BATON ROUGE, La. (WAFB) - The National Hurricane Center is still forecasting the Gulf system to become Claudette before making landfall tonight along the Louisiana coast. However, the system remains poorly organized and lopsided into Friday afternoon, resulting in slower-than-anticipated intensification.
The forecast track has also continued to be nudged eastward and that means a continued reduction in threats for most WAFB neighborhoods. In addition, the steady forward speed that has developed should get the core of the system out of our area relatively quickly on Saturday, reducing the time window for significant impacts.
At 10 p.m., the NHC reported Potential Tropical Cyclone 3 was located at 28.9 North, 90.0 West, or about 60 miles south-southeast of Morgan City, La. The maximum sustained winds were 45 mph and it was moving north at 13 mph.

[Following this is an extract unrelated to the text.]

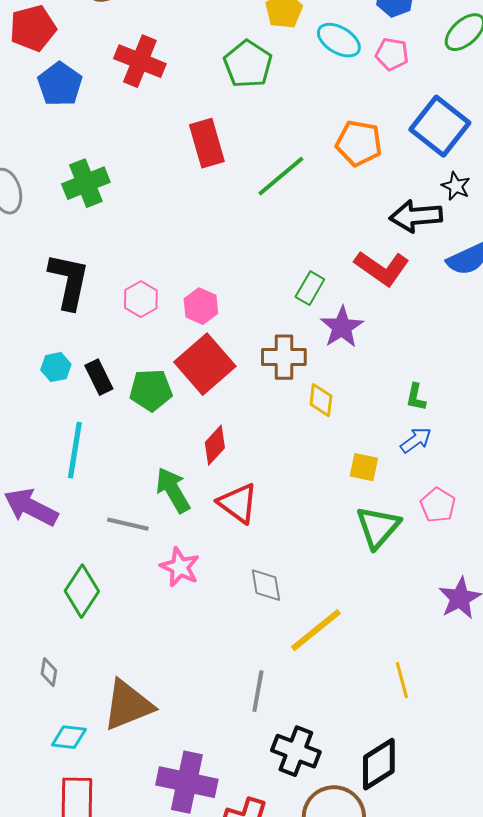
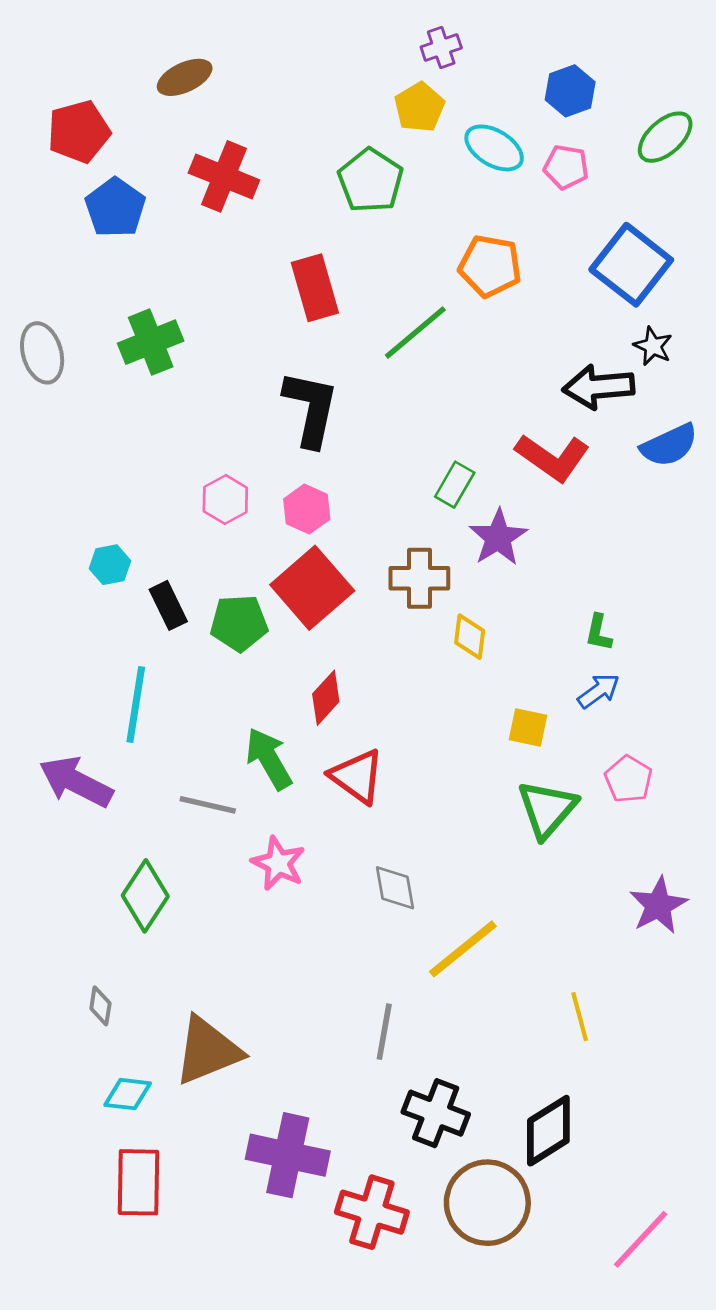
orange pentagon: (359, 143) -> (490, 266), moved
black L-shape: (69, 281) -> (311, 409), moved
cyan hexagon: (56, 367) -> (110, 565), moved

Occasional tropical-storm-force wind gusts cannot be ruled out between Friday night and Saturday mid-day but sustained tropical-storm-force winds are likely to be confined to the coastal and southeasternmost parishes. And with the eastward shift in the track, if not all, of the WAFB region can expect rain totals of 3″ inches or less. That said, we will need to closely watch rainband activity: those bands will be capable of producing localized heavy downpours, localized damaging thunderstorm wind gusts, and even an isolated tropical tornado or two, especially for areas south and east of metro Baton Rouge.
In the end, the overall impacts for the WAFB region will be substantially less than what the Storm Team had feared just two or three days ago. While the main severe weather threats should end by or before Saturday afternoon, rains will linger into Saturday evening, Saturday night, and into Father’s Day Sunday.